Matthew
Vaughn to z pewnością jeden z tych reżyserów, którzy mogą powiedzieć o sobie,
że nie zrobili jeszcze złego filmu. Sympatię widzów zaskarbił sobie jeszcze
jako producent, współpracując z Guy’em Ritchie przy takich filmach jak Porachunki(1998) czy Przekręt(2000). Z pewnością nabył
wówczas niepowtarzalnego poczucia humoru oraz dystansu do pracy na planie. Swój
niebywały talent do zamieniania w złoto, czego tylko się nie dotknął, udowodnił
reżyserując tak niepowtarzalne obrazy jak Gwiezdny
Pył(2007), Kick-Ass(2010), X-Man: Pierwsza klasa(2011) czy wreszcie
Kingsman: Tajne służby(2014), a także Kingsman: Złoty krąg(2017), który mam przyjemność właśnie
recenzować. Warto zauważyć, że wszystkie wyreżyserowane przez siebie filmy
popełnił wespół z jedną i tą samą scenarzystką, Jane Goldman, która jest także
autorką bestsellerowej powieści ze świata Z
Archiwum X, oraz twórczynią scenariusza do filmu Osobliwy dom pani Peregrine(2016).

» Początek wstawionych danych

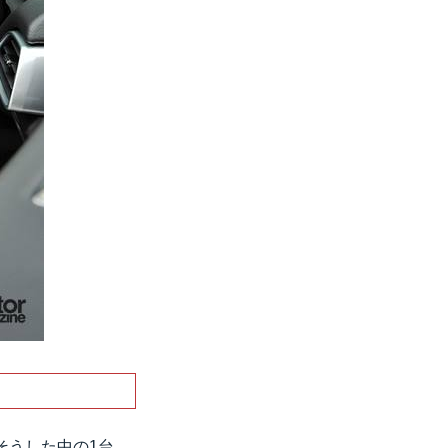
そうした中の1台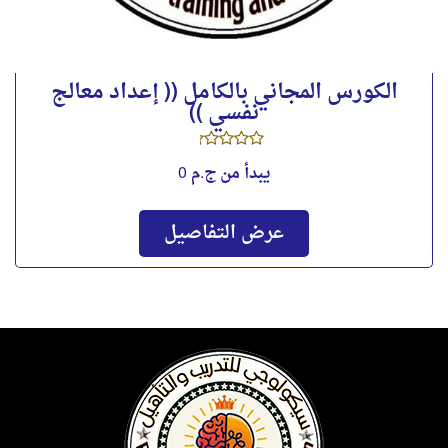
الكورس المجاني بالكامل (( إعداد معالج
نفسي ))
يبدأ من
ج.م 0
عرض التفاصيل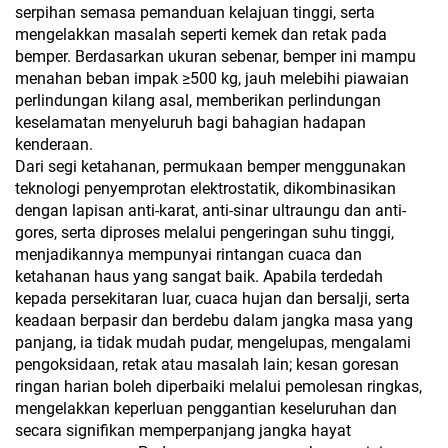
serpihan semasa pemanduan kelajuan tinggi, serta
mengelakkan masalah seperti kemek dan retak pada
bemper. Berdasarkan ukuran sebenar, bemper ini mampu
menahan beban impak ≥500 kg, jauh melebihi piawaian
perlindungan kilang asal, memberikan perlindungan
keselamatan menyeluruh bagi bahagian hadapan
kenderaan.
Dari segi ketahanan, permukaan bemper menggunakan
teknologi penyemprotan elektrostatik, dikombinasikan
dengan lapisan anti-karat, anti-sinar ultraungu dan anti-
gores, serta diproses melalui pengeringan suhu tinggi,
menjadikannya mempunyai rintangan cuaca dan
ketahanan haus yang sangat baik. Apabila terdedah
kepada persekitaran luar, cuaca hujan dan bersalji, serta
keadaan berpasir dan berdebu dalam jangka masa yang
panjang, ia tidak mudah pudar, mengelupas, mengalami
pengoksidaan, retak atau masalah lain; kesan goresan
ringan harian boleh diperbaiki melalui pemolesan ringkas,
mengelakkan keperluan penggantian keseluruhan dan
secara signifikan memperpanjang jangka hayat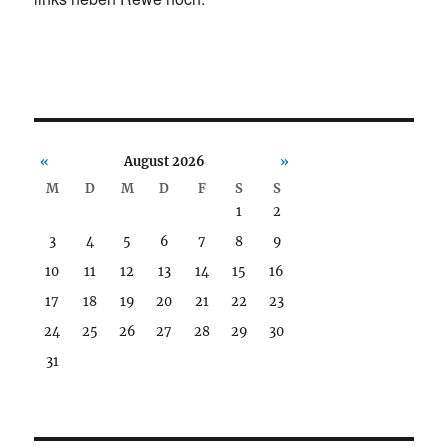
«
August 2026
»
M
D
M
D
F
S
S
1
2
3
4
5
6
7
8
9
10
11
12
13
14
15
16
17
18
19
20
21
22
23
24
25
26
27
28
29
30
31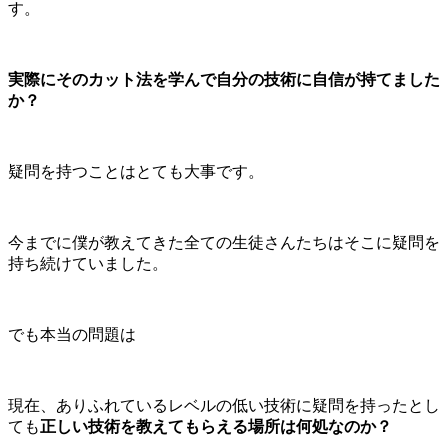
す。
実際にそのカット法を学んで自分の技術に自信が持てました
か？
疑問を持つことはとても大事です。
今までに僕が教えてきた全ての生徒さんたちはそこに疑問を
持ち続けていました。
でも本当の問題は
現在、ありふれているレベルの低い技術に疑問を持ったとし
ても
正しい技術を教えてもらえる場所は何処なのか？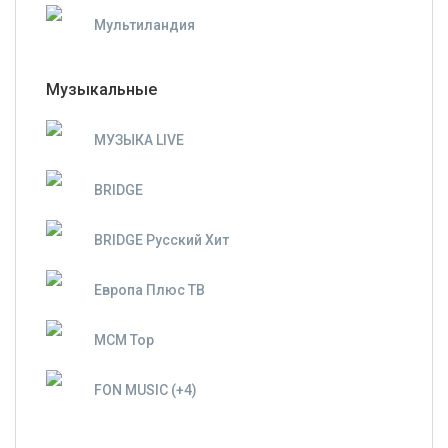
Мультиландия
Музыкальные
МУЗЫКА LIVE
BRIDGE
BRIDGE Русский Хит
Европа Плюс ТВ
MCM Top
FON MUSIC (+4)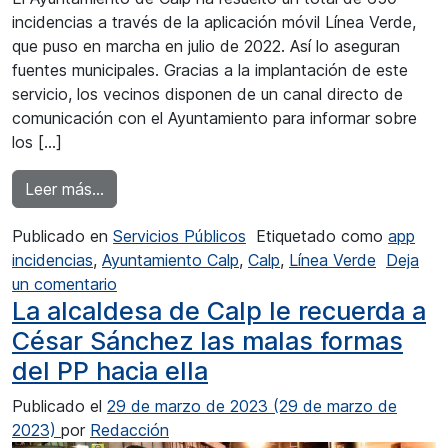
incidencias a través de la aplicación móvil Línea Verde,
que puso en marcha en julio de 2022. Así lo aseguran
fuentes municipales. Gracias a la implantación de este
servicio, los vecinos disponen de un canal directo de
comunicación con el Ayuntamiento para informar sobre
los […]
from La aplicación Línea Verde resuelve 650 i
Leer más…
Publicado en
Servicios Públicos
Etiquetado como
app
incidencias
,
Ayuntamiento Calp
,
Calp
,
Línea Verde
Deja
en La aplicación Línea Verde resuelve 650 in
un comentario
La alcaldesa de Calp le recuerda a
César Sánchez las malas formas
del PP hacia ella
Publicado el
29 de marzo de 2023
(29 de marzo de
2023)
por
Redacción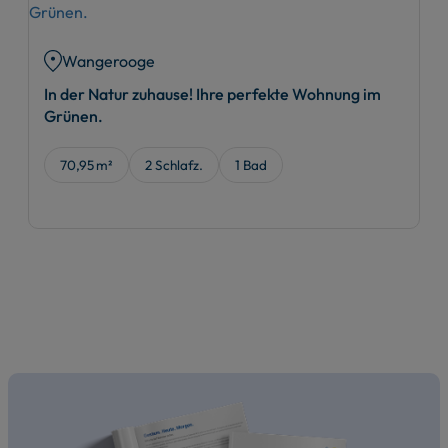
Wangerooge
In der Natur zuhause! Ihre perfekte Wohnung im
Grünen.
70,95 m²
2 Schlafz.
1 Bad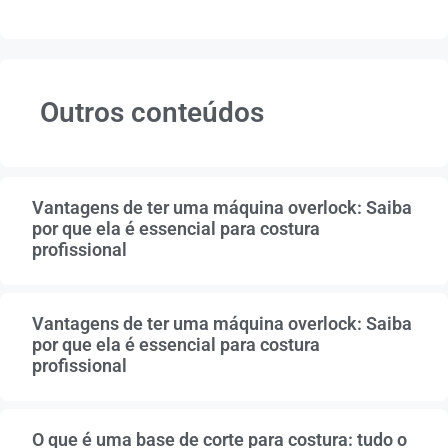
Outros conteúdos
Vantagens de ter uma máquina overlock: Saiba
por que ela é essencial para costura
profissional
Vantagens de ter uma máquina overlock: Saiba
por que ela é essencial para costura
profissional
O que é uma base de corte para costura: tudo o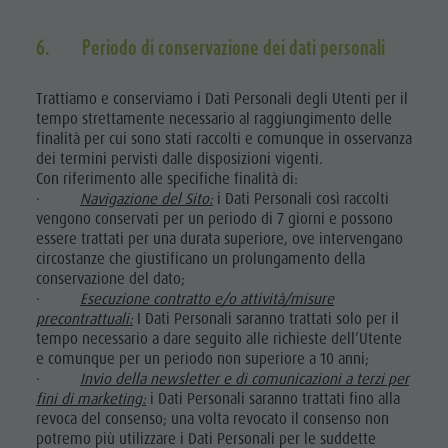
6. Periodo di conservazione dei dati personali
Trattiamo e conserviamo i Dati Personali degli Utenti per il
tempo strettamente necessario al raggiungimento delle
finalità per cui sono stati raccolti e comunque in osservanza
dei termini pervisti dalle disposizioni vigenti.
Con riferimento alle specifiche finalità di:
·
Navigazione del Sito:
i Dati Personali così raccolti
vengono conservati per un periodo di 7 giorni e possono
essere trattati per una durata superiore, ove intervengano
circostanze che giustificano un prolungamento della
conservazione del dato;
·
Esecuzione contratto e/o attività/misure
precontrattuali:
I Dati Personali saranno trattati solo per il
tempo necessario a dare seguito alle richieste dell’Utente
e comunque per un periodo non superiore a 10 anni;
·
Invio della newsletter e di comunicazioni a terzi per
fini di marketing:
i Dati Personali saranno trattati fino alla
revoca del consenso; una volta revocato il consenso non
potremo più utilizzare i Dati Personali per le suddette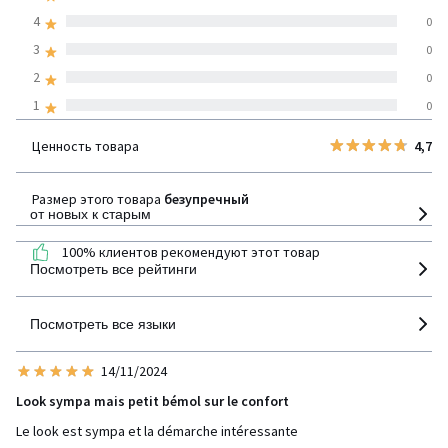
средняя оценка
4
0
покупателей по всем
3
0
странам
2
0
1
0
100% проверенные отзывы,
Инициативы LaRedoute
Ценность товара
4,7
детализация
Размер этого товара
безупречный
от новых к старым
100% клиентов рекомендуют этот товар
Посмотреть все рейтинги
Посмотреть все языки
14/11/2024
Look sympa mais petit bémol sur le confort
Le look est sympa et la démarche intéressante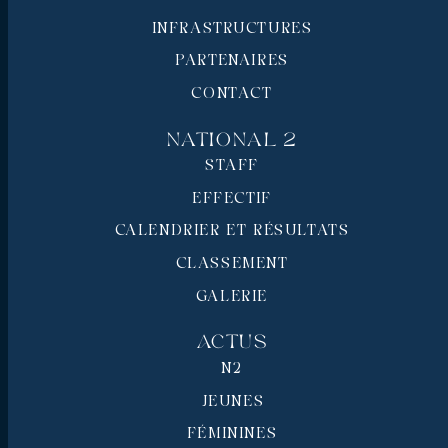
INFRASTRUCTURES
PARTENAIRES
CONTACT
National 2
STAFF
EFFECTIF
CALENDRIER ET RÉSULTATS
CLASSEMENT
GALERIE
Actus
N2
JEUNES
FÉMININES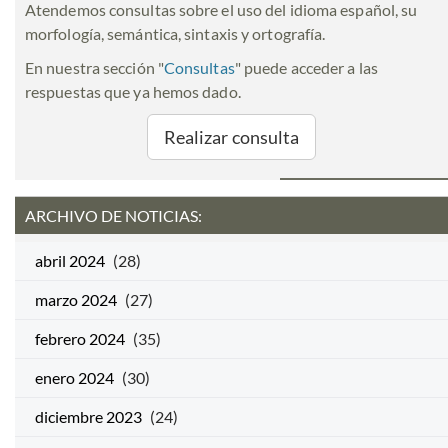
Atendemos consultas sobre el uso del idioma español, su
morfología, semántica, sintaxis y ortografía.
En nuestra sección "
Consultas
" puede acceder a las
respuestas que ya hemos dado.
Realizar consulta
ARCHIVO DE NOTICIAS:
abril 2024
(28)
marzo 2024
(27)
febrero 2024
(35)
enero 2024
(30)
diciembre 2023
(24)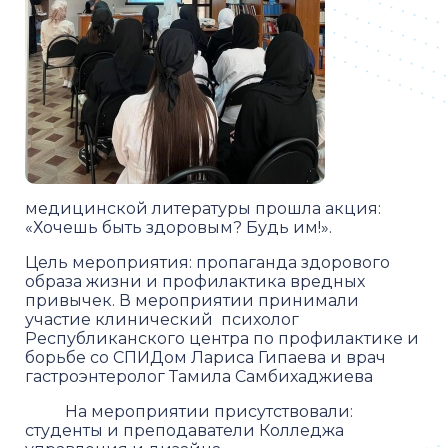
медицинской литературы прошла акция:
«Хочешь быть здоровым? Будь им!».
Цель мероприятия: пропаганда здорового
образа жизни и профилактика вредных
привычек. В мероприятии принимали
участие клинический психолог
Республиканского центра по профилактике и
борьбе со СПИДом Лариса Гипаева и врач
гастроэнтеролог Тамила Самбихаджиева
На мероприятии присутствовали:
студенты и преподаватели Колледжа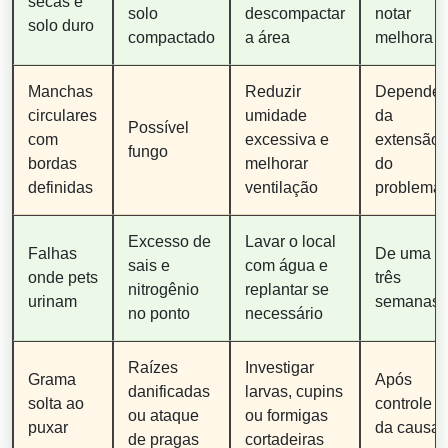
secas e
solo
descompactar
notar
solo duro
compactado
a área
melhora
Manchas
Reduzir
Depende
circulares
umidade
da
Possível
com
excessiva e
extensão
fungo
bordas
melhorar
do
definidas
ventilação
problema
Excesso de
Lavar o local
Falhas
De uma a
sais e
com água e
onde pets
três
nitrogênio
replantar se
urinam
semanas
no ponto
necessário
Raízes
Investigar
Grama
Após
danificadas
larvas, cupins
solta ao
controle
ou ataque
ou formigas
puxar
da causa
de pragas
cortadeiras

Tak długo pracujący ze sobą duet,
odpowiedzialny za tak wiele hitów po prostu nie mógł zepsuć swojej kolejnej
produkcji.
W
związku z powyższym pragnę zdementować złośliwe pogłoski o, tym jakoby
najnowszy Kingsman był filmem miałkim,
wypełnionym kiczem i pozbawionym sensu. Występuje tu oczywiście spora dawka
pokręconej atmosfery(ostro przyprawionej owym kiczowatym sformatowaniem ameryki
z lat 60) przekładającej się głównie na postać antagonistki o uroczo brzmiącym
imieniu Poppy(Julianne Moore). Urocza, zaskakująca, niepokojąca i miejscami
przerażająca przywódczyni tajemniczego Złotego Kręgu, to idealny przykład na to
jak całość filmu potrafi zabawić, a jednocześnie miejscami zdegustować widza. O
ile bowiem sceny walk i pościgów deklasują niektóre produkcje z agentem 007 w
roli głównej, o tyle miejscami przeciągnięty dowcip potrafi zepsuć dobre
wrażenie. Patrz: strzelanie do psiaczków, zaszczepianie pluskiew w… sami się
przekonacie, nie wspominając o produkcji hamburgerów ze swoich
współpracowników. Tego typu sceny z pewnością podzielą mocno opinie o filmie
Vaughna. Od siebie dodam tylko, że nie jest to zabieg pokazujący iż twórcom
puściły zwieracze fantazji, ale raczej zamierzone i celowe działanie – taki
klimat(patrz początek tej recenzji).
Pierwsza
część Kingsman przywróciła niektórym
wiarę w filmy szpiegowskie. Nie było to trudne po mocno mdłych produkcjach z
serii Mission Impossible i ostatnim
tragicznym fiasko jakie poniósł James
Bond, ale tchnęło świeżością i energią jakiej wówczas bardzo
potrzebowaliśmy. Druga część rozwija
wątki głównych bohaterów i samej agencji. Następuje tu znaczny impas z którym
nasi super szpiedzy będą musieli sobie poradzić. Coś umiera, coś się rodzi
ponownie, a wszystko pod silną presją i w nieustającym pędzie dążącym po raz
kolejny do ocalenia świata przed jakimś psychopatą. Wszystko polukrowane grubą
warstwą niepoprawnego humoru, który po raz kolejny udowadnia, że każdy z nas ma
w sobie coś z socjopaty.
Wspomniałem
już o Julianne Moore, więc nie wypada nie napisać niczego o reszcie załogantów.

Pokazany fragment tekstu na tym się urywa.